Reinforcement Learning Enhanced Multi-hop Reasoning for Temporal Knowledge Question Answering
Wuzhenghong Wen, Chao Xue, Su Pan, Yuwei Sun, Minlong Peng
TL;DR
This work addresses global optimality in multi-hop temporal knowledge graph question answering by introducing the Reinforcement Learning Enhanced Multi-hop Reasoning (MRE) framework. It combines diverse multi-hop trajectory sampling with cold-start supervised fine-tuning and a novel Tree-Group Relative Policy Optimization (T-GRPO) that propagates rewards through a tree-structured search to mitigate sparse rewards.

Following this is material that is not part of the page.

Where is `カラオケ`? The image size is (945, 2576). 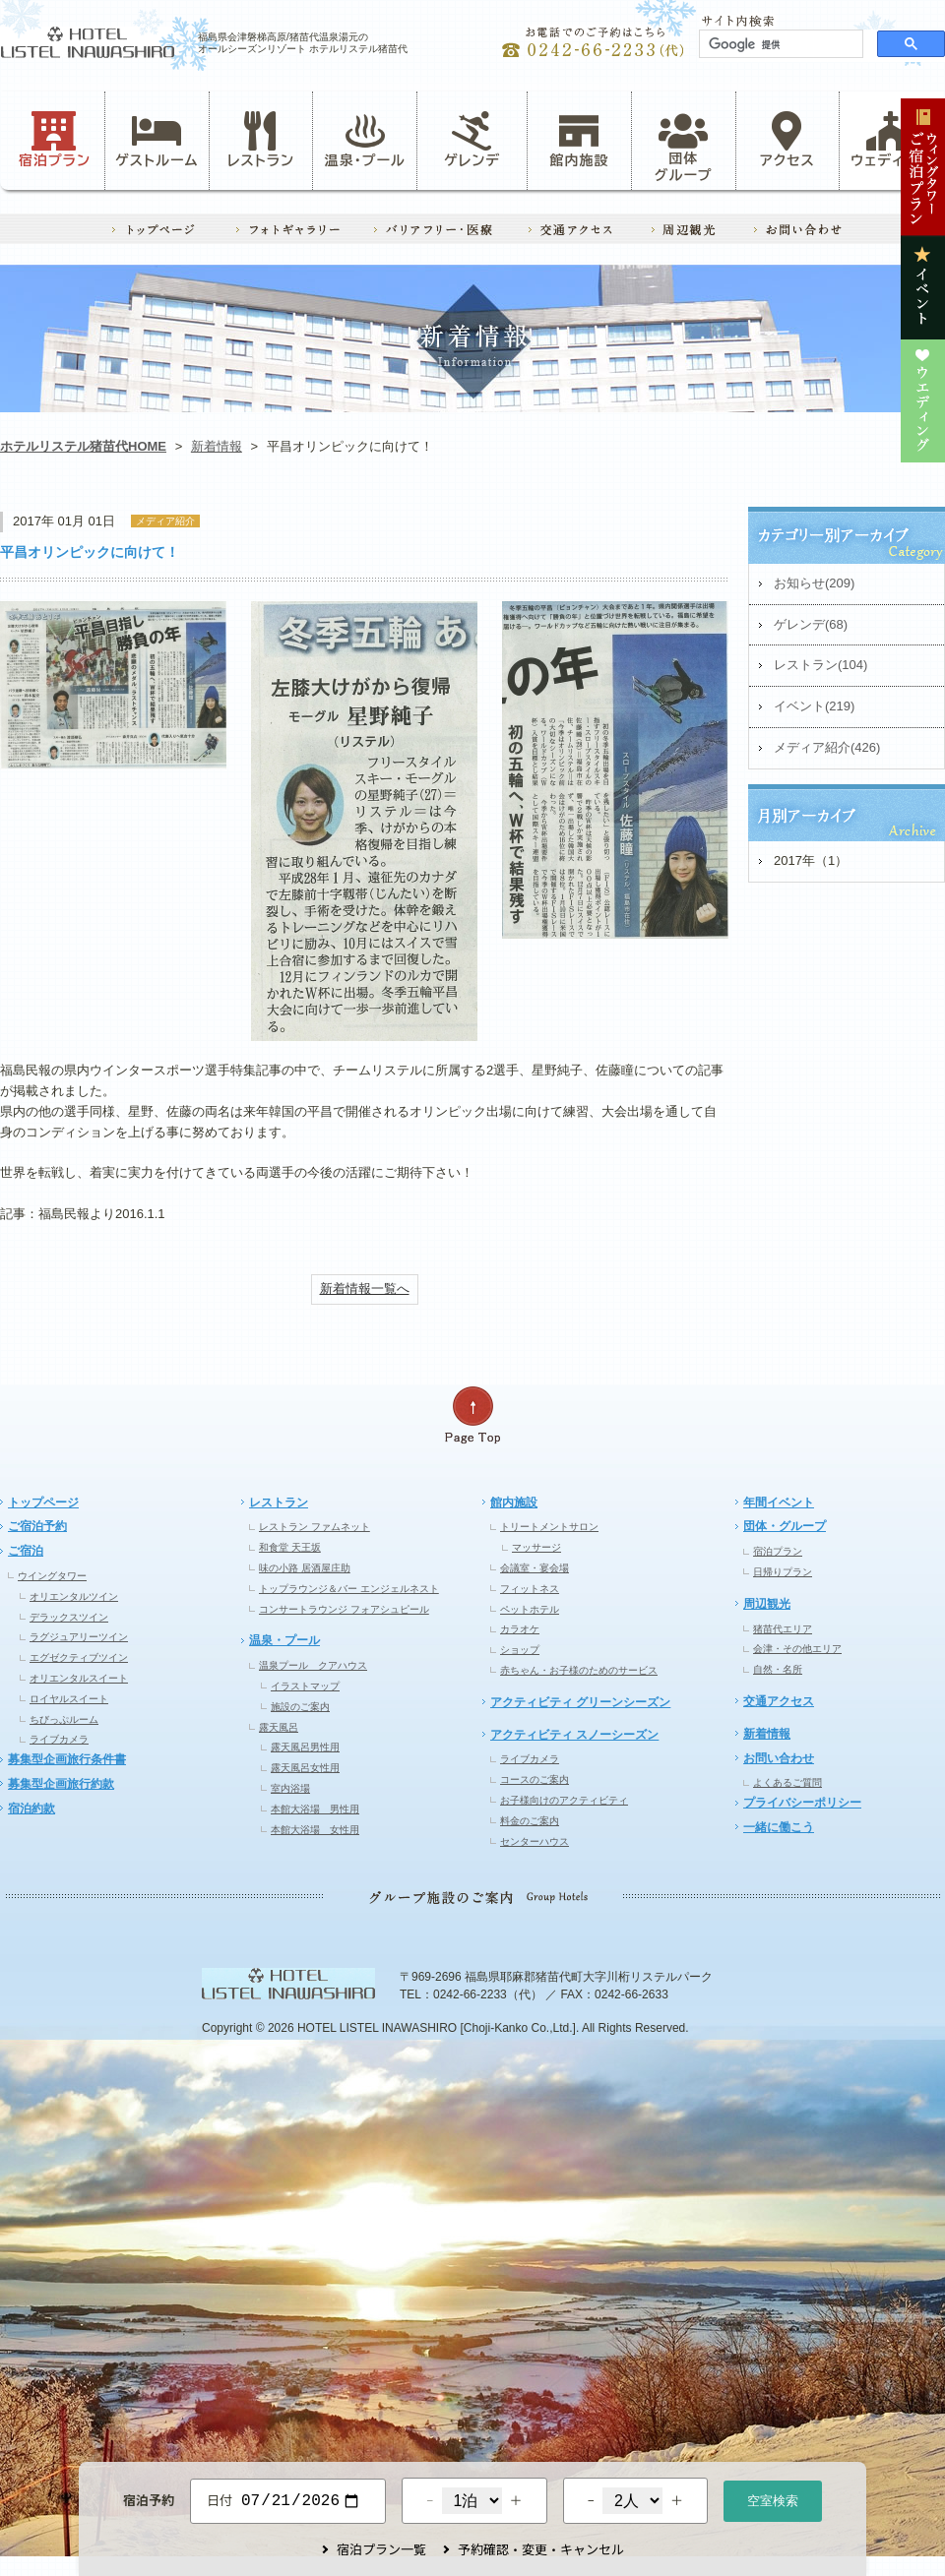 カラオケ is located at coordinates (519, 1629).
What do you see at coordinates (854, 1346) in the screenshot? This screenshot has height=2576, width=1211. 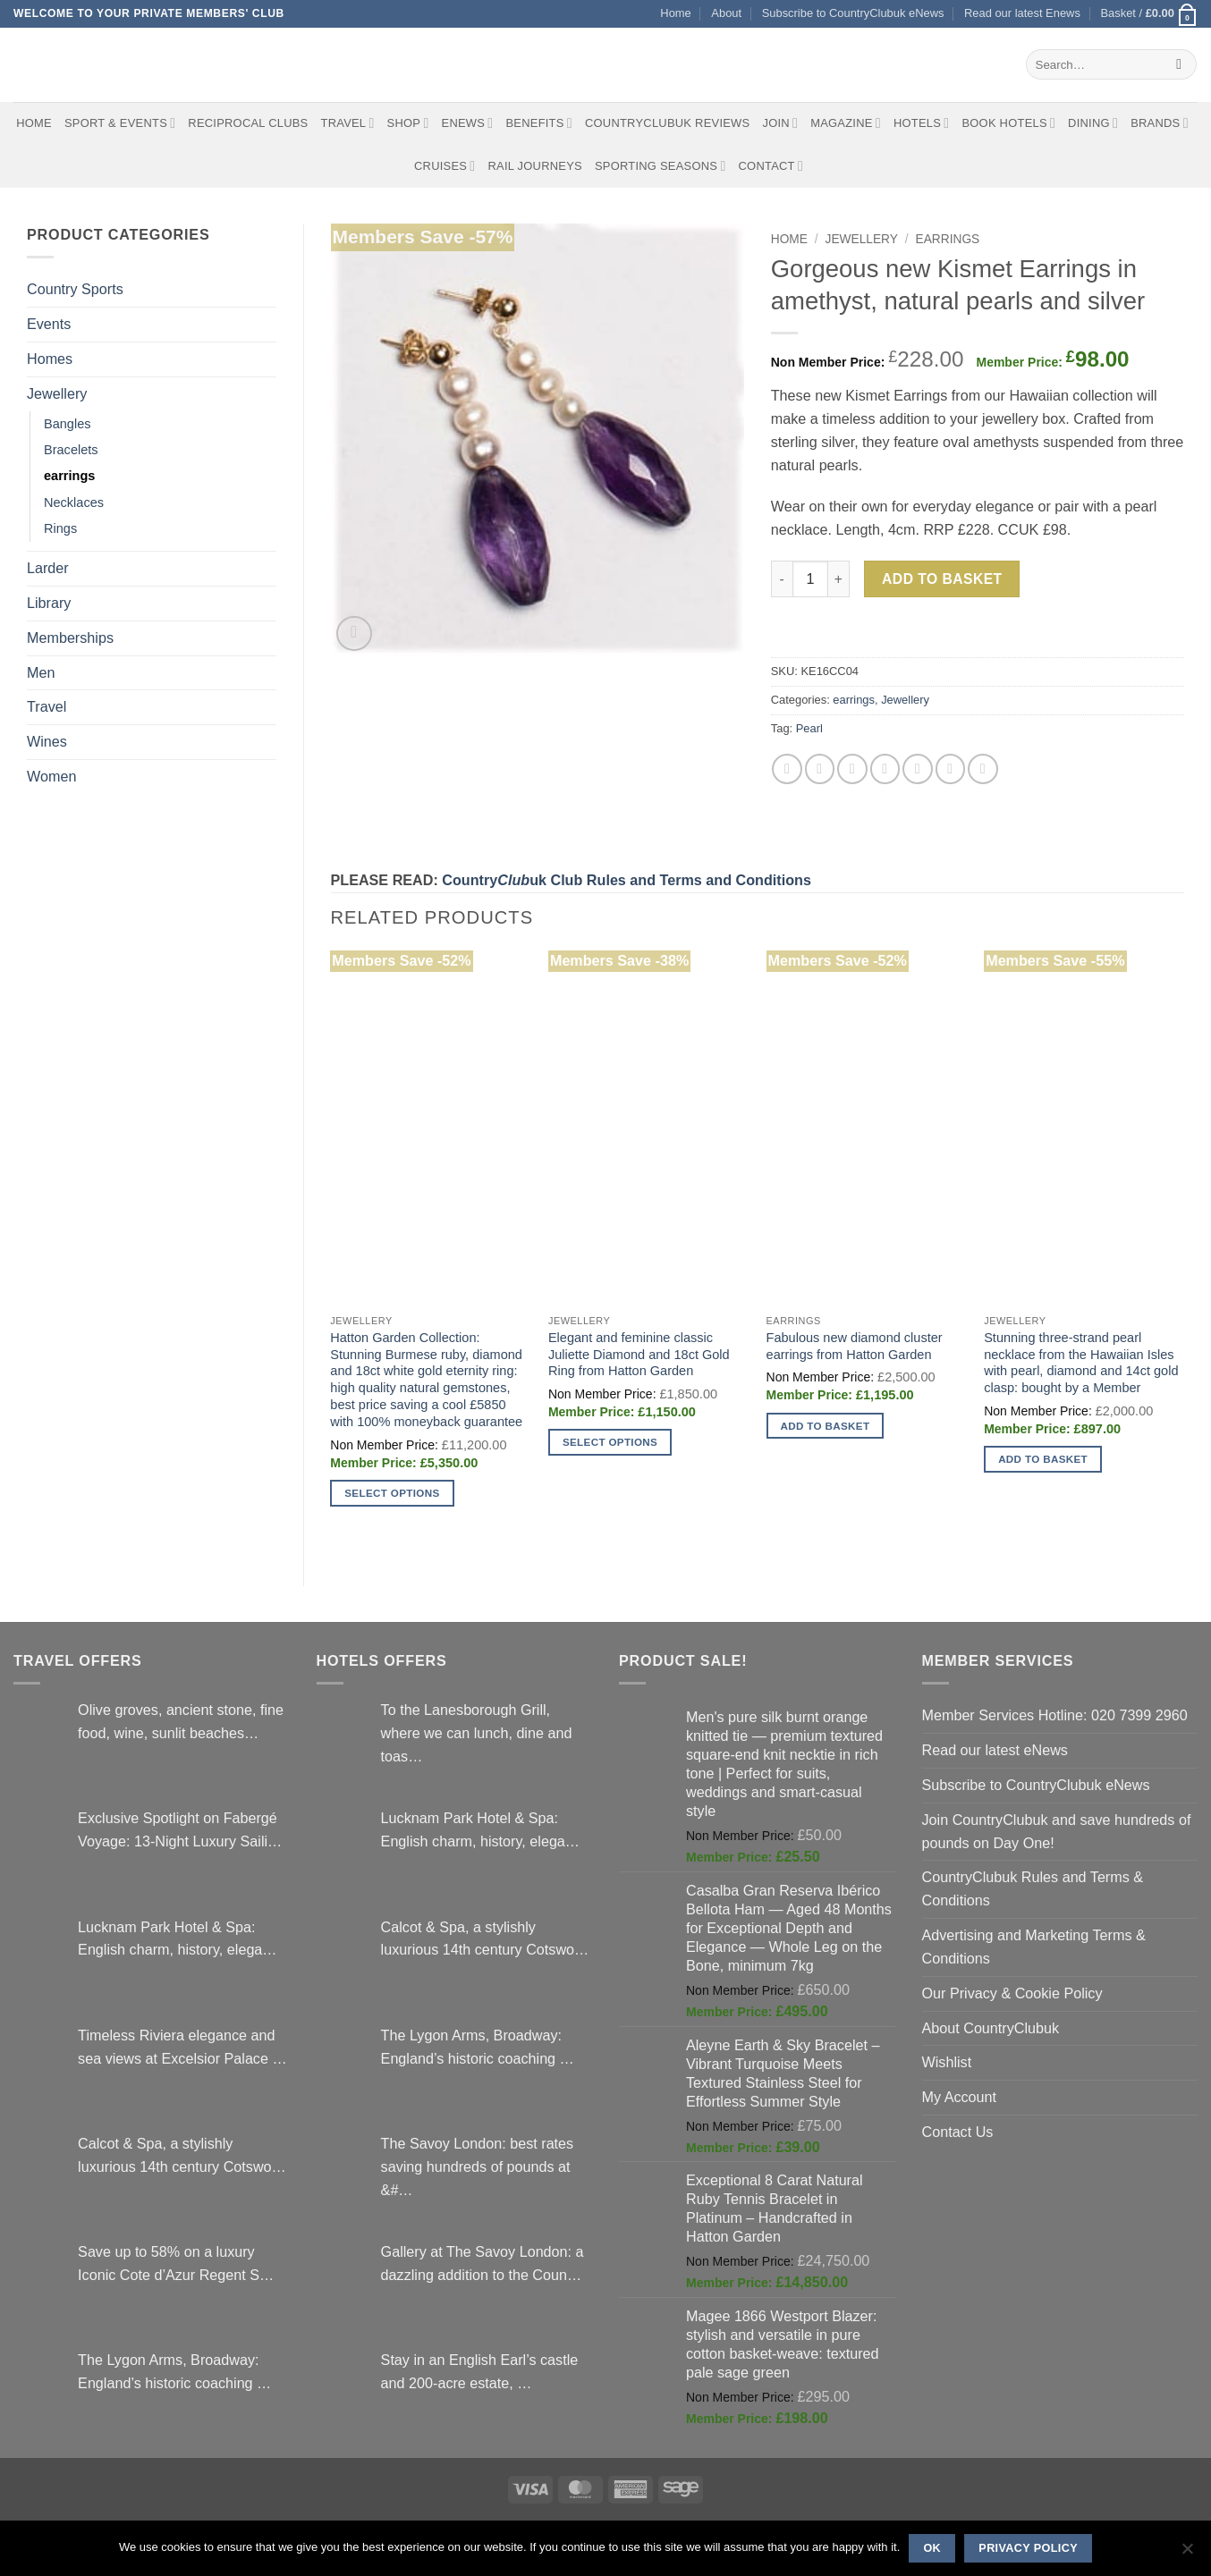 I see `Fabulous new diamond cluster earrings from Hatton Garden` at bounding box center [854, 1346].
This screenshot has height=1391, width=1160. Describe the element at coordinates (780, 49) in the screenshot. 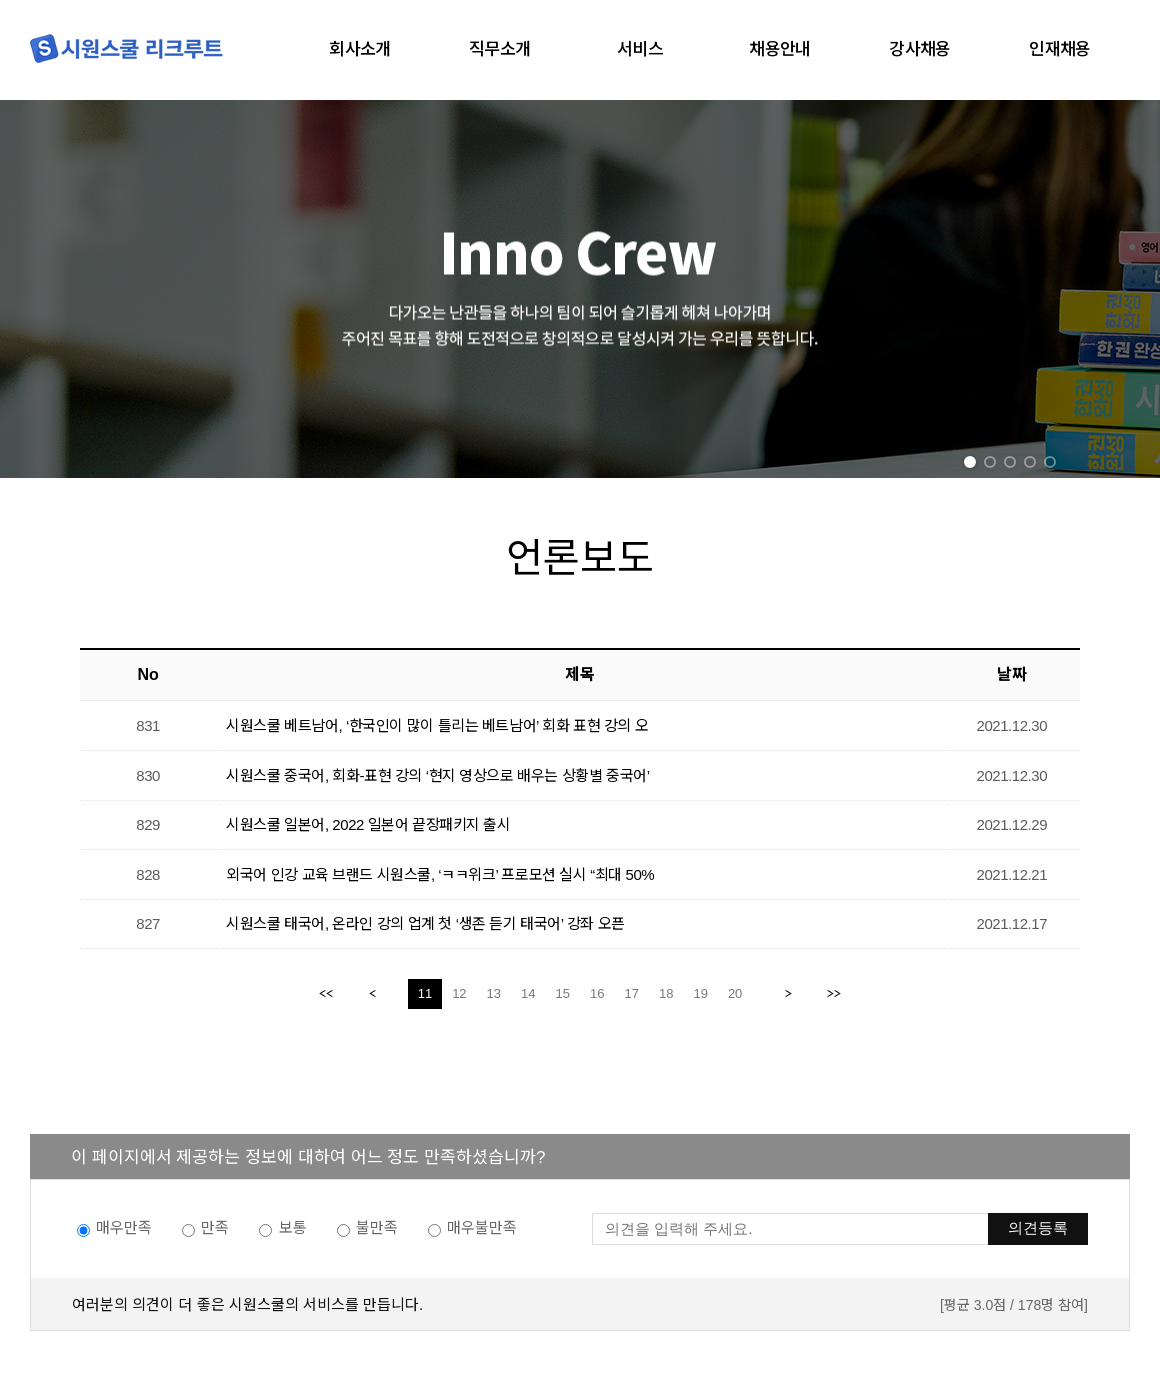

Empirical results on CRONQUESTIONS and TimeQuestions show that MRE achieves state-of-the-art performance, with strong interpretability and robustness to temporal noise. The approach advances trajectory-aware reasoning for LLMs in temporally constrained knowledge graphs, enabling more accurate and explainable temporal QA.»
Abstract
Temporal knowledge graph question answering (TKGQA) involves multi-hop reasoning over temporally constrained entity relationships in the knowledge graph to answer a given question. However, at each hop, large language models (LLMs) retrieve subgraphs with numerous temporally similar and semantically complex relations, increasing the risk of suboptimal decisions and error propagation. To address these challenges, we propose the multi-hop reasoning enhanced (MRE) framework, which enhances both forward and backward reasoning to improve the identification of globally optimal reasoning trajectories. Specifically, MRE begins with prompt engineering to guide the LLM in generating diverse reasoning trajectories for a given question. Valid reasoning trajectories are then selected for supervised fine-tuning, serving as a cold-start strategy. Finally, we introduce Tree-Group Relative Policy Optimization (T-GRPO), a recursive, tree-structured learning-by-exploration approach. At each hop, exploration establishes strong causal dependencies on the previous hop, while evaluation is informed by multi-path exploration feedback from subsequent hops. Experimental results on two TKGQA benchmarks indicate that the proposed MRE-based model consistently surpasses state-of-the-art (SOTA) approaches in handling complex multi-hop queries. Further analysis highlights improved interpretability and robustness to noisy temporal annotations.